Some Leaf fans will remember D.J. Smith when he was an added defenceman as part of a major trade that saw Wendel Clark
begin in his second tenure in Toronto in 1996.
If you don’t remember that, Smith won’t take it personally.
By his own admission, he was fortunate to have a short time as a player in the NHL, a small portion of that with the Maple Leafs and six seasons with their AHL affiliate, the St. John’s Maple Leafs.
“I used the word lucky really, to have a chance to be a part of the Maple Leafs as a player in that trade and play a few games for the team was the highlight of my career and now to have a second chance as a coach, it’s unbelievable,” said Smith.
The Windsor, Ont., native is coming off an incredible run with the Oshawa Generals, where he led them to their first Memorial Cup in 25 years. He’s found his success as a coach, something that came with understanding the agony of trying to find his role as a player.
“I’m the same as when I was a player.

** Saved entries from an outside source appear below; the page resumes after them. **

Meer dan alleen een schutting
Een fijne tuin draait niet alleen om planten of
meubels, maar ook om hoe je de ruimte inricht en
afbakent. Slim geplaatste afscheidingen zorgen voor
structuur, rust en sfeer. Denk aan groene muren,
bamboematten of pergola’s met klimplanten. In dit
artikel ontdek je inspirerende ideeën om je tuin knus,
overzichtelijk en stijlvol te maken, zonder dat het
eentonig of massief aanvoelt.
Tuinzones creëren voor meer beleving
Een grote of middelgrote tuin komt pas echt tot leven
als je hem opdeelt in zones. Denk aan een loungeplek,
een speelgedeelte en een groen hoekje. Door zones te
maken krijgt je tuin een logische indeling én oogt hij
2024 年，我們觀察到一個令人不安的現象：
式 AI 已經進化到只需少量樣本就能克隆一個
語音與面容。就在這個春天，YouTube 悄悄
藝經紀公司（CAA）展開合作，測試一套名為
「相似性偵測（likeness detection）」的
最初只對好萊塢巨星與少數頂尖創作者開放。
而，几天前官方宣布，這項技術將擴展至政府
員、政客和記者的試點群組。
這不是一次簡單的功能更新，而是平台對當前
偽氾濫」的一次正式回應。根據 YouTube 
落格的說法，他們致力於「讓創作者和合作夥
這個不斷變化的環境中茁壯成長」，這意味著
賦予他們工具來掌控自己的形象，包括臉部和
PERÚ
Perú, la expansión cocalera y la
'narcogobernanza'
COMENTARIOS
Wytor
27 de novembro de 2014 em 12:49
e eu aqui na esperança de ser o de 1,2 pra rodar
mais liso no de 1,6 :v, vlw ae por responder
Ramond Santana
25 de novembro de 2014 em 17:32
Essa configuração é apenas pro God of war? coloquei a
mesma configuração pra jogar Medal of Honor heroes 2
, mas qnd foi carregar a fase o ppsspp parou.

I wasn’t a flashy guy, I worked hard for everything. It’s the same in coaching,” said Smith. “I started out as an assistant just helping out in junior, second assistant to finally being a head coach to finally getting this opportunity. So I spent 12 years in the Ontario Hockey League to get here. I’ve learned a lot of things along the way but I have a lot more to learn if I want to be an NHL Head Coach one day.”

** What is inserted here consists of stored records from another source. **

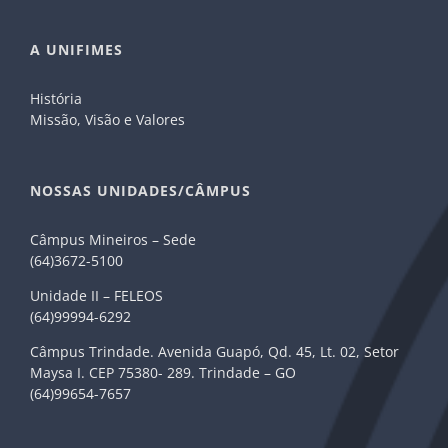
A UNIFIMES
História
Missão, Visão e Valores
NOSSAS UNIDADES/CÂMPUS
Câmpus Mineiros – Sede
(64)3672-5100
Unidade II – FELEOS
(64)99994-6292
Câmpus Trindade. Avenida Guapó, Qd. 45, Lt. 02, Setor
Maysa I. CEP 75380- 289. Trindade – GO
(64)99654-7657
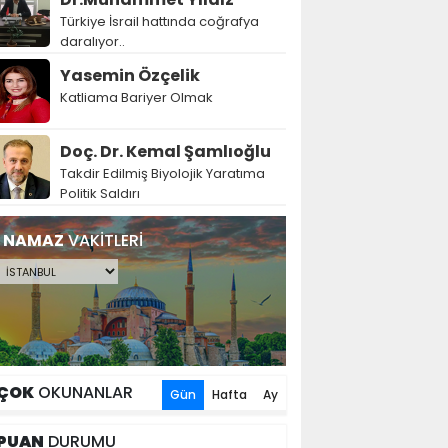
Türkiye İsrail hattında coğrafya
daralıyor..
Yasemin Özçelik
Katliama Bariyer Olmak
Doç. Dr. Kemal Şamlıoğlu
Takdir Edilmiş Biyolojik Yaratıma
Politik Saldırı
NAMAZ
VAKİTLERİ
ÇOK
OKUNANLAR
Gün
Hafta
Ay
PUAN
DURUMU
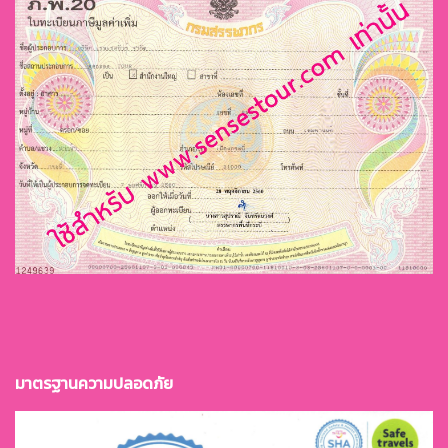
มาตรฐานควา
มปลอดภัย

When the Maple Leafs brought in Sheldon Keefe to coach the Marlies, a lot of the draw came to being given the time necessary to develop as a coach. With Smith, the opportunity is about the same. He will be with the Leafs on a day-to-day basis. But, he’s in it to learn
There were no shortage of suitors for Smith’s services, given what he accomplished. But both Mark Hunter and Kyle Dubas pursued Smith shortly after the Generals victory parade in Oshawa. A conversation then took place during Hockey Canada’s Program of Excellence camp to which Smith was a participant. After that, a conversation between Smith and Mike Babcock sealed the deal.

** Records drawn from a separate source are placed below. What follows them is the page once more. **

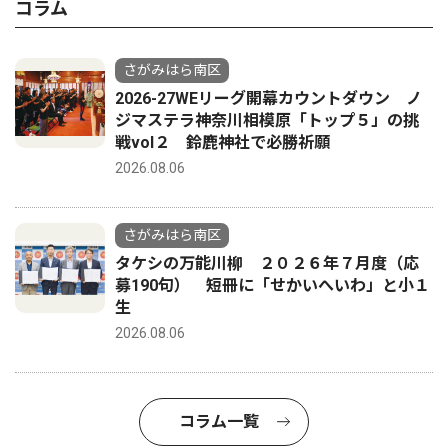
コラム
さがみはら南区
2026-27WEリーグ開幕カウントダウン ノ
ジマステラ神奈川相模原「トップ５」の挑
戦vol２ 鈴鹿神社で必勝祈願
2026.08.06
さがみはら南区
タケシの万能川柳 ２０２６年７月度（応
募190句） 短冊に「せかいへいわ」と小１
生
2026.08.06
コラム一覧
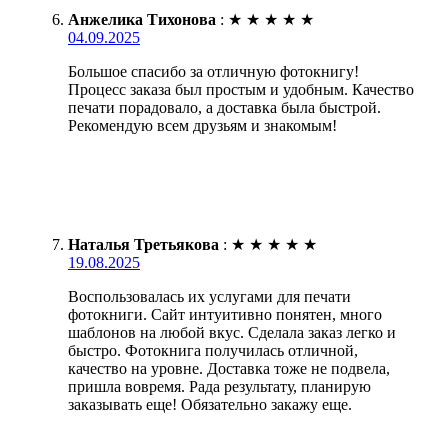
Анжелика Тихонова
:
★
★
★
★
★
04.09.2025
Большое спасибо за отличную фотокнигу!
Процесс заказа был простым и удобным. Качество
печати порадовало, а доставка была быстрой.
Рекомендую всем друзьям и знакомым!
Наталья Третьякова
:
★
★
★
★
★
19.08.2025
Воспользовалась их услугами для печати
фотокниги. Сайт интуитивно понятен, много
шаблонов на любой вкус. Сделала заказ легко и
быстро. Фотокнига получилась отличной,
качество на уровне. Доставка тоже не подвела,
пришла вовремя. Рада результату, планирую
заказывать еще! Обязательно закажу еще.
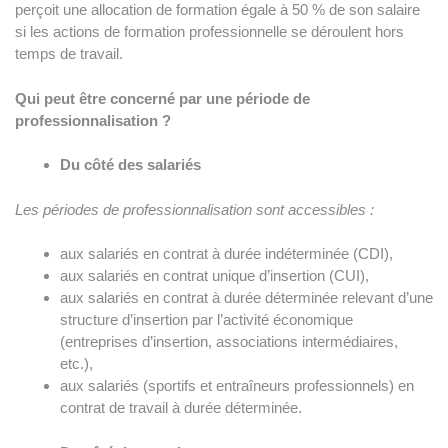
perçoit une allocation de formation égale à 50 % de son salaire
si les actions de formation professionnelle se déroulent hors
temps de travail.
Qui peut être concerné par une période de
professionnalisation ?
Du côté des salariés
Les périodes de professionnalisation sont accessibles :
aux salariés en contrat à durée indéterminée (CDI),
aux salariés en contrat unique d’insertion (CUI),
aux salariés en contrat à durée déterminée relevant d’une
structure d’insertion par l’activité économique
(entreprises d’insertion, associations intermédiaires,
etc.),
aux salariés (sportifs et entraîneurs professionnels) en
contrat de travail à durée déterminée.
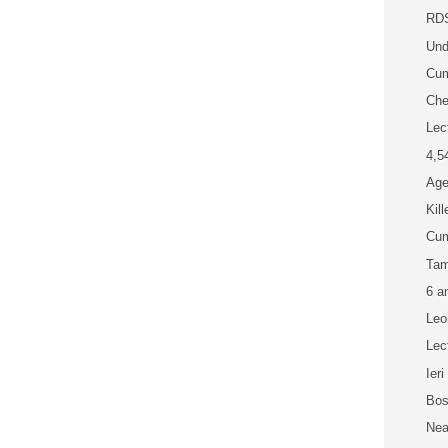
RDS
Und
Cum
Che
Lec
4,5
Age
Kil
Cum
Tam
6 a
Leo
Lec
Ier
Bos
Nea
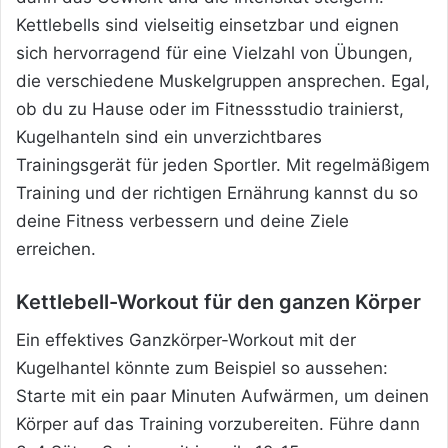
Kettlebells sind
vielseitig einsetzbar und eignen
sich hervorragend für eine Vielzahl von Übungen,
die verschiedene Muskelgruppen ansprechen. Egal,
ob du zu Hause oder im Fitnessstudio trainierst,
Kugelhanteln sind ein unverzichtbares
Trainingsgerät für jeden Sportler. Mit regelmäßigem
Training und der richtigen Ernährung kannst du so
deine Fitness verbessern und deine Ziele
erreichen.
Kettlebell-Workout für den ganzen Körper
Ein effektives Ganzkörper-Workout mit der
Kugelhantel könnte zum Beispiel so aussehen:
Starte mit ein paar Minuten Aufwärmen, um deinen
Körper auf das Training vorzubereiten. Führe dann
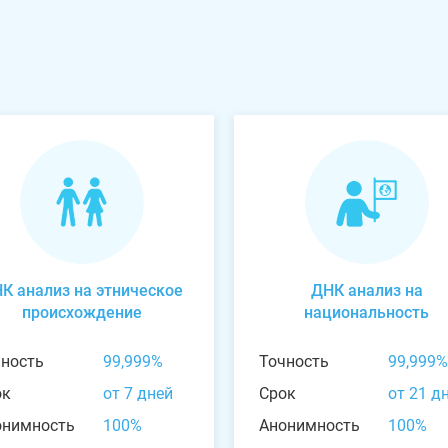
К анализ на этническое
ДНК анализ на
происхождение
национальность
чность
99,999%
Точность
99,999%
ок
от 7 дней
Срок
от 21 д
онимность
100%
Анонимность
100%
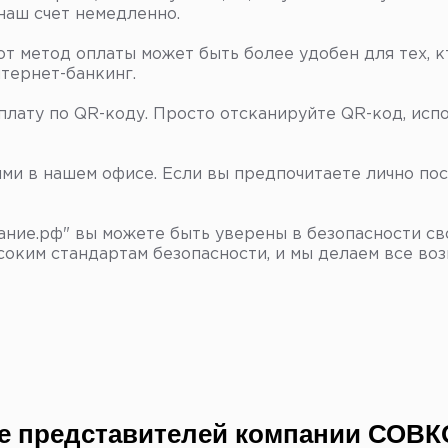
 наш счет немедленно.
т метод оплаты может быть более удобен для тех, к
тернет-банкинг.
лату по QR-коду. Просто отсканируйте QR-код, испо
ми в нашем офисе. Если вы предпочитаете лично пос
ание.рф" вы можете быть уверены в безопасности с
оким стандартам безопасности, и мы делаем все во
се представителей компании СОВ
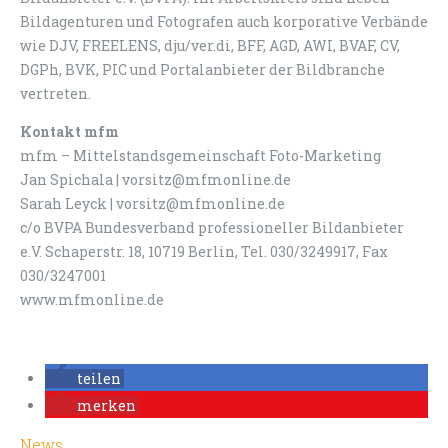
Bildagenturen und Fotografen auch korporative Verbände
wie DJV, FREELENS, dju/ver.di, BFF, AGD, AWI, BVAF, CV,
DGPh, BVK, PIC und Portalanbieter der Bildbranche
vertreten.
Kontakt mfm
mfm – Mittelstandsgemeinschaft Foto-Marketing
Jan Spichala | vorsitz@mfmonline.de
Sarah Leyck | vorsitz@mfmonline.de
c/o BVPA Bundesverband professioneller Bildanbieter
e.V. Schaperstr. 18, 10719 Berlin, Tel. 030/3249917, Fax
030/3247001
www.mfmonline.de
teilen
merken
News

“The big draw for me with Mike is that he not only develops players, he develops coaches. And I’m looking to get better. I need to push myself and I think it’s the perfect time to move on after winning the Memorial Cup and a new chapter and a new challenge in my life.”
Being from Windsor, Smith grew up a Red Wings fan. He was around a lot of hockey from both Detroit and Toronto. But Babcock had a large influence in shaping Smith coaching style, long before he agreed to join the organization again.
“I’ve watched the Red Wings and just the way they play and certainly they play different than a lot of other teams. So as a coach I was constantly taking video from them or taking things that they did and tried to implement them into my own systems.”
Smith is yet another phase in development.